- CD cover

Promotional single by Ice Cube

from the album Friday
- Released: 1995
- Studio: Street Knowledge Recording Studio (Los Angeles, California)
- Genre: Gangsta rap; G-funk;
- Length: 3:54
- Label: Priority
- Songwriter: O'Shea Jackson
- Producer: Ice Cube

Music video
- "Friday" on YouTube

= Friday (Ice Cube song) =

1995 song by Ice Cube

"Friday" is a song by American rapper Ice Cube from the soundtrack studio album, Friday (1995). The song was written and produced by Ice Cube. The song was released as a promotional single for the album in 1995.

Although the song was limited to a promo release, a music video was filmed for it. The song is known for igniting a feud between Ice Cube and Cypress Hill after they accused him of stealing the song's hook from them.

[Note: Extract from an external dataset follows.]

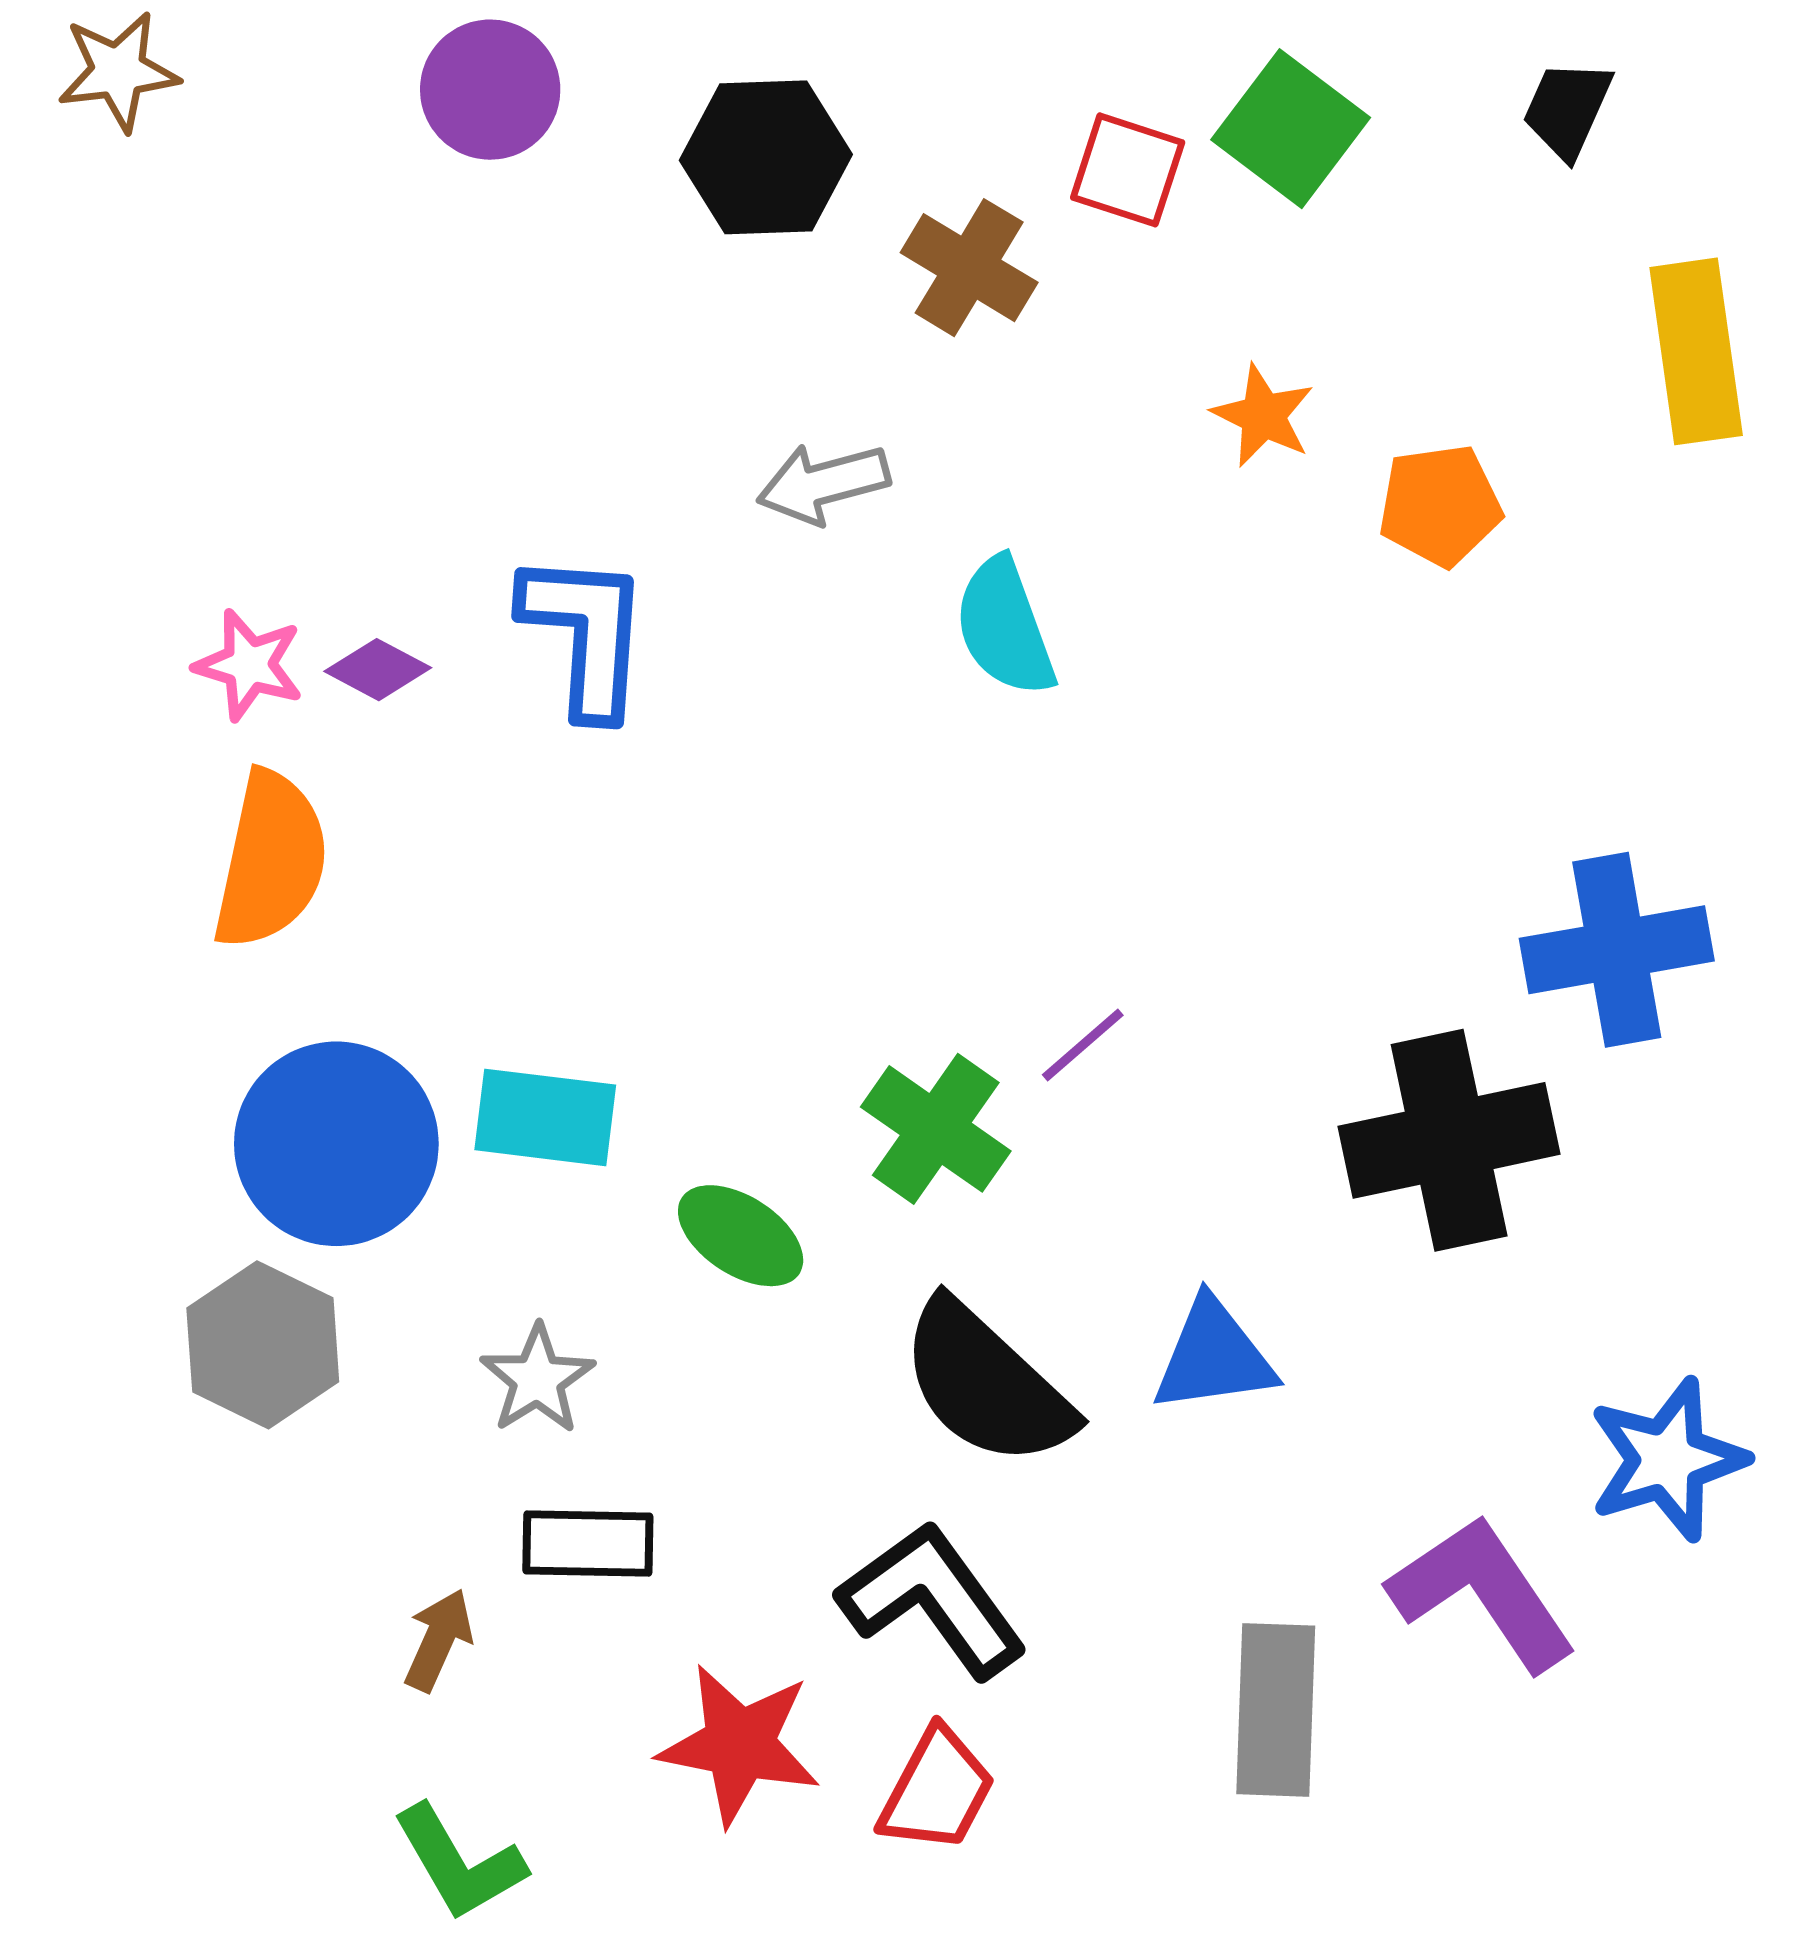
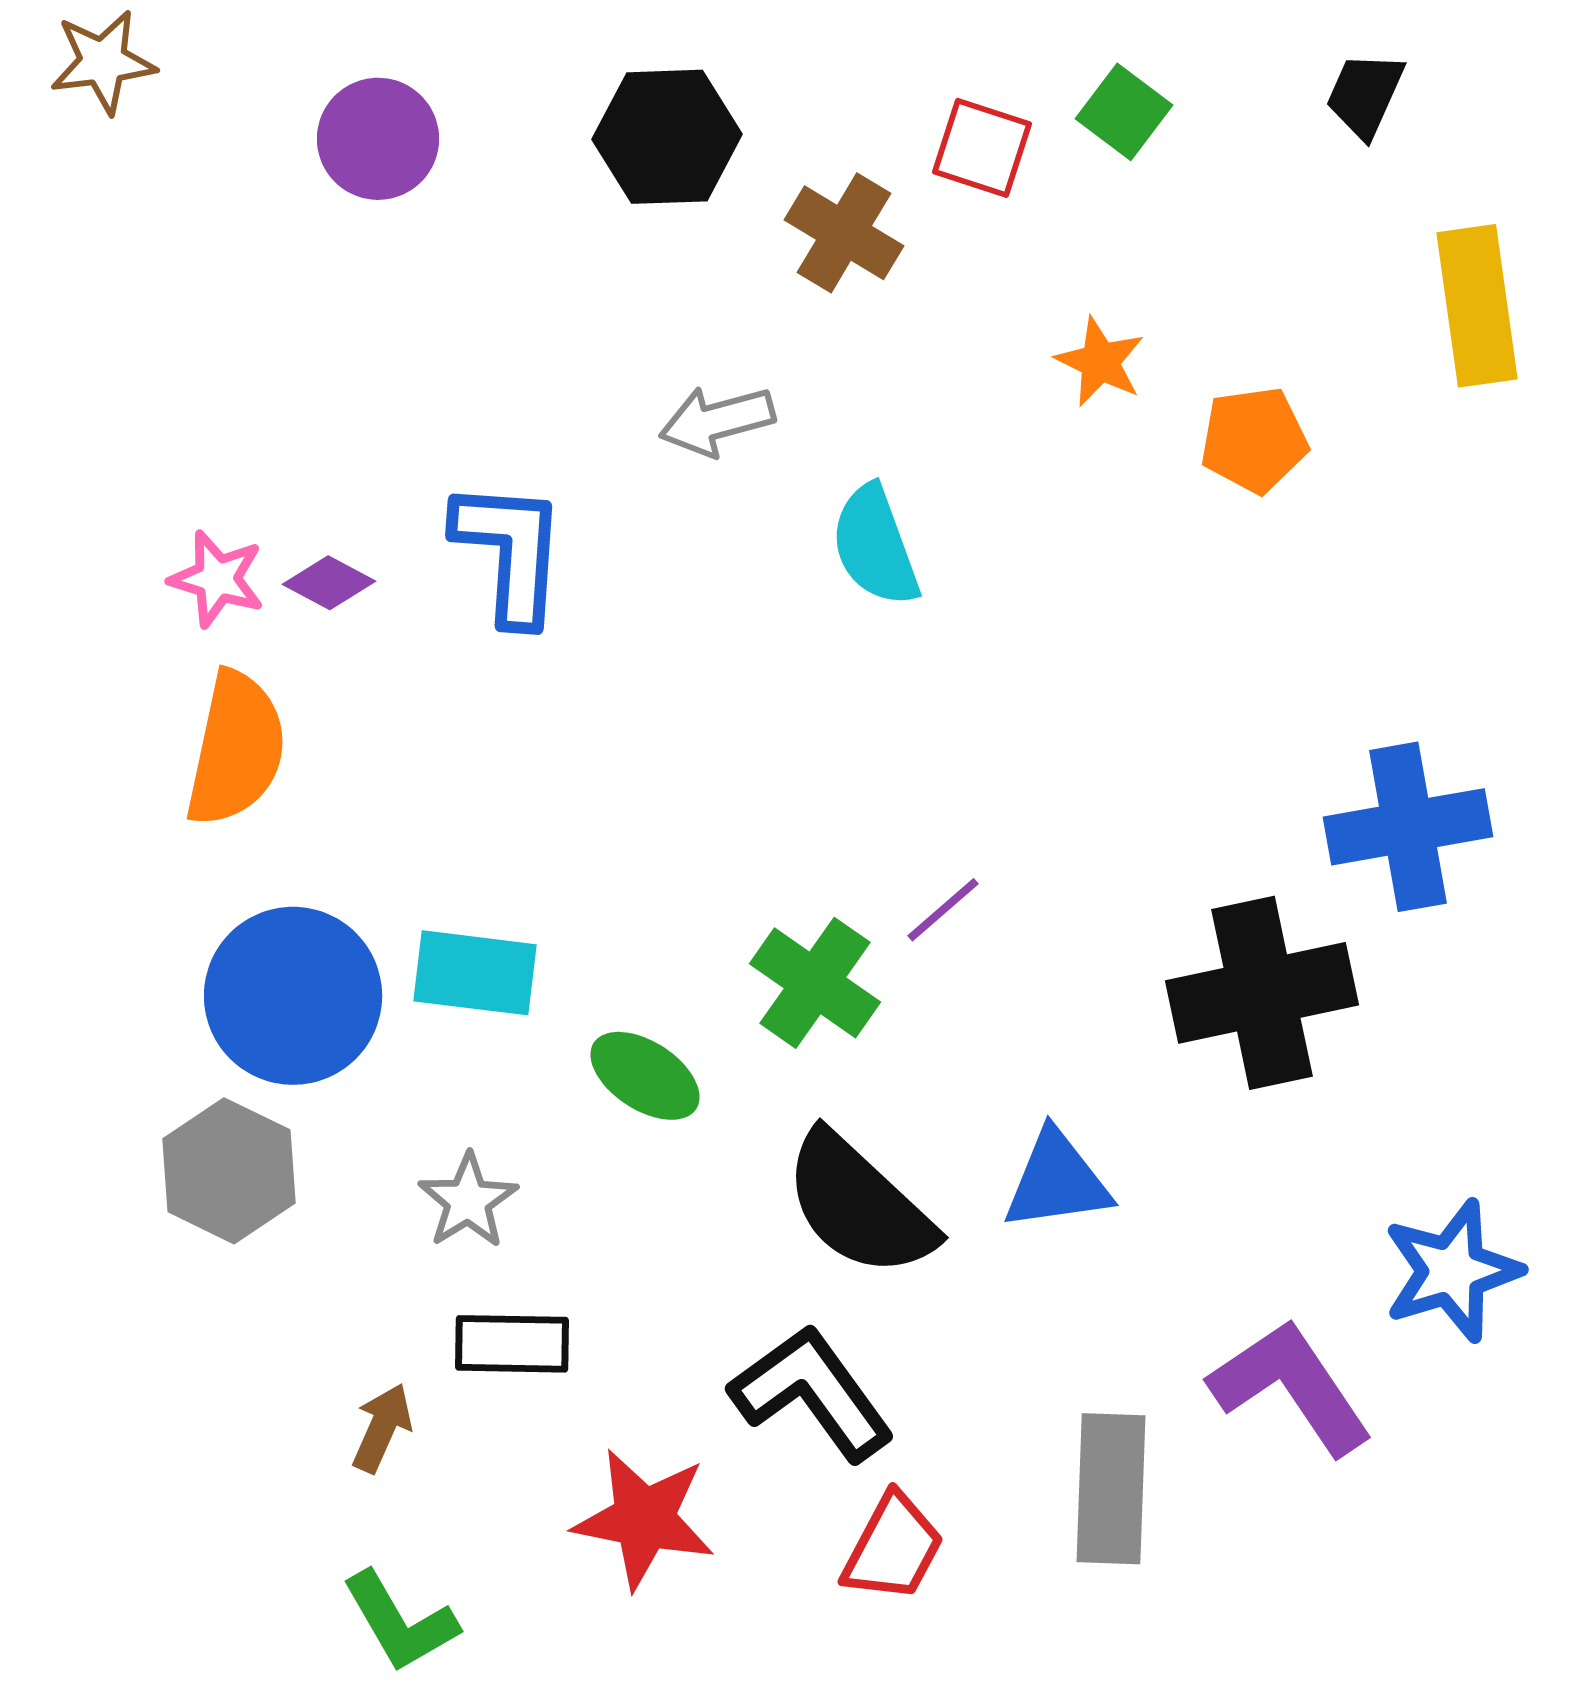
purple circle: (490, 90) -> (378, 139), moved
green square: (1291, 129) -> (1124, 112), size x0.7
red trapezoid: (937, 1790) -> (893, 1548), moved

==Feud with Cypress Hill==
Cypress Hill were playing unreleased songs for Ice Cube from their upcoming album at the time, Cypress Hill III: Temples of Boom, one of them being Throw Your Set in the Air. Months later after hearing from friends while on tour, Cypress Hill learned that Ice Cube had taken the hook of their song Throw Your Set in the Air and remade it for his own song Friday. This led to Cypress Hill dropping a diss track towards Ice Cube on their Temples of Boom album with the track "No Rest for the Wicked". Ice Cube then responded alongside his group Westside Connection with the track "King of the Hill". Cypress Hill responded with "Ice Cube Killa". Ice Cube later squashed the beef with Cypress Hill and the beef ended on January 1, 1997.